Academic FAQs

  • When do classes begin and end?
    You can find the start and end dates, holidays and finals schedule by checking the Academic Calendar.  
  • How does my student know what books to purchase for their classes?
    Through their myLCCC account, students can see the required books from their "Printable Class Schedule." They can also look up the books on the bookstore website if they have the course number and section number.
  • What is academic advising?
    Academic advising is a process by which an advisor meets with the student to discuss the student’s short- and long-term educational and career goals. The advisor will assist in determining the sequencing of required courses in the student’s major and help select the appropriate courses for each semester. Advisors provide encouragement and refer students to support services within the college, if needed. When your student is not sure where to go with a question or problem, their advisor can help.
  • What are my student's responsibilities in the academic advising process?
    One of the most important responsibilities is keeping scheduled appointments. If your student is not able to keep an appointment, they should contact the advisor as soon as possible. Your student should be prepared with any relevant information (unofficial transcript, etc.) to ensure the appointment will be productive, as well as any questions that will help them make informed decisions. Students should aim to meet with an advisor once per semester. If the student plans to transfer to a four-year institution, they are highly encouraged to meet with an academic advisor early and continue to do so throughout their time at LCCC.
  • My student doesn't have a major. Is that OK?
    Many students are unsure of a major or career pathway when they start college. Your student's advisor can help them explore their strengths and their options at LCCC. Encourage your student to complete the FOCUS II assessment to help them start thinking about this important decision, and to schedule an appointment with their advisor at the beginning of the semester.
  • My student plans to transfer. Where can we find more information?

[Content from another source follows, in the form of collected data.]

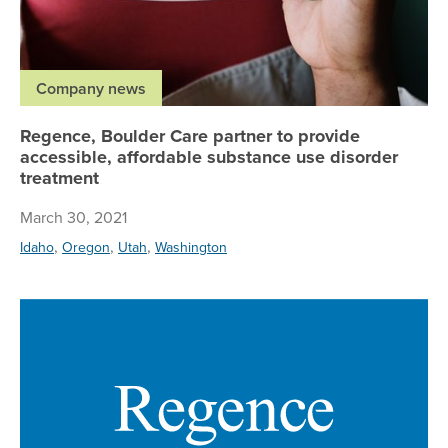
Company news
Regence, Boulder Care partner to provide
accessible, affordable substance use disorder
treatment
March 30, 2021
,
,
,
Idaho
Oregon
Utah
Washington
Re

    You can find transfer information, including course equivalencies and articulation agreements, as well as transfer planning tips and visit information, on the Transfer Services web page. If your student plans to transfer to a state school, you can find program-to-program transfer information and additional course equivalency information on the PA Trac website.
  • What is the syllabus? Why is it important?

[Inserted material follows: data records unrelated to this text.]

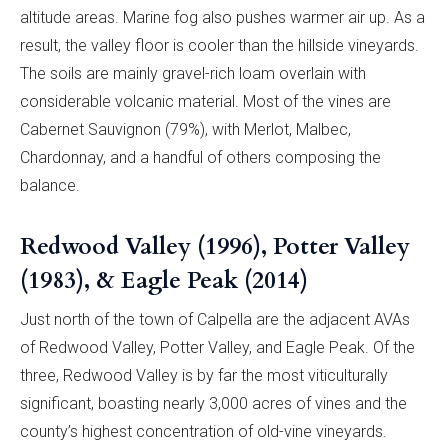
altitude areas. Marine fog also pushes warmer air up. As a
result, the valley floor is cooler than the hillside vineyards.
The soils are mainly gravel-rich loam overlain with
considerable volcanic material. Most of the vines are
Cabernet Sauvignon (79%), with Merlot, Malbec,
Chardonnay, and a handful of others composing the
balance.
Redwood Valley (1996), Potter Valley
(1983), & Eagle Peak (2014)
Just north of the town of Calpella are the adjacent AVAs
of Redwood Valley, Potter Valley, and Eagle Peak. Of the
three, Redwood Valley is by far the most viticulturally
significant, boasting nearly 3,000 acres of vines and the
county’s highest concentration of old-vine vineyards.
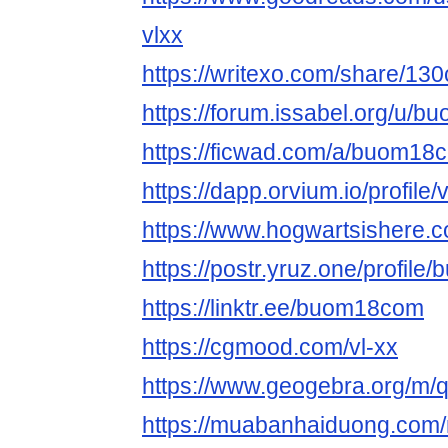
vlxx
https://writexo.com/share/13
https://forum.issabel.org/u/
https://ficwad.com/a/buom18
https://dapp.orvium.io/profile/v
https://www.hogwartsishere.
https://postr.yruz.one/profil
https://linktr.ee/buom18com
https://cgmood.com/vl-xx
https://www.geogebra.org/m/
https://muabanhaiduong.co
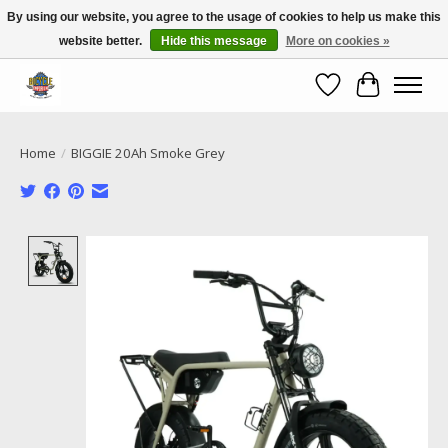
By using our website, you agree to the usage of cookies to help us make this
website better.
Hide this message
More on cookies »
Call NOW 02 6681 4054
Wishlist
Cart
Home
/
BIGGIE 20Ah Smoke Grey
Product image slideshow Items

    The syllabus is the agreement between the professor and the class about what material will be learned, classroom policies and procedures, and the grading system.  Each professor develops their own way of teaching the class in line with the course objectives.  Students must pay close attention to the syllabus because it will differ in each class and it will explain how students earn their grades in the class.
  • What is the homework like? What about tests and make-up work?
    Homework in college is very different than homework in high school. Students must complete a good deal of work at home to be successful in a class. Students are expected to do 2-3 hours of work outside of class for each hour spent in class. Being a full-time student is the same as a full-time job. Make-up work in college is not usually allowed.
  • How does my student withdraw from a class? Is that a good thing or bad thing to do?
    Every semester, there is a deadline to withdraw from a class without academic penalty. If a student withdraws, they will generally lose their time spent and their tuition dollars. This is generally not a good thing to do, but sometimes it is the best decision. Your student should always talk to the professor or their advisor before dropping a class.  Sometimes, there are also financial aid implications to be considered before withdrawing from a class. If a student fails to withdraw by the deadline, the student’s grade will reflect what the student has earned in the class.
  • Can I contact my student's professor?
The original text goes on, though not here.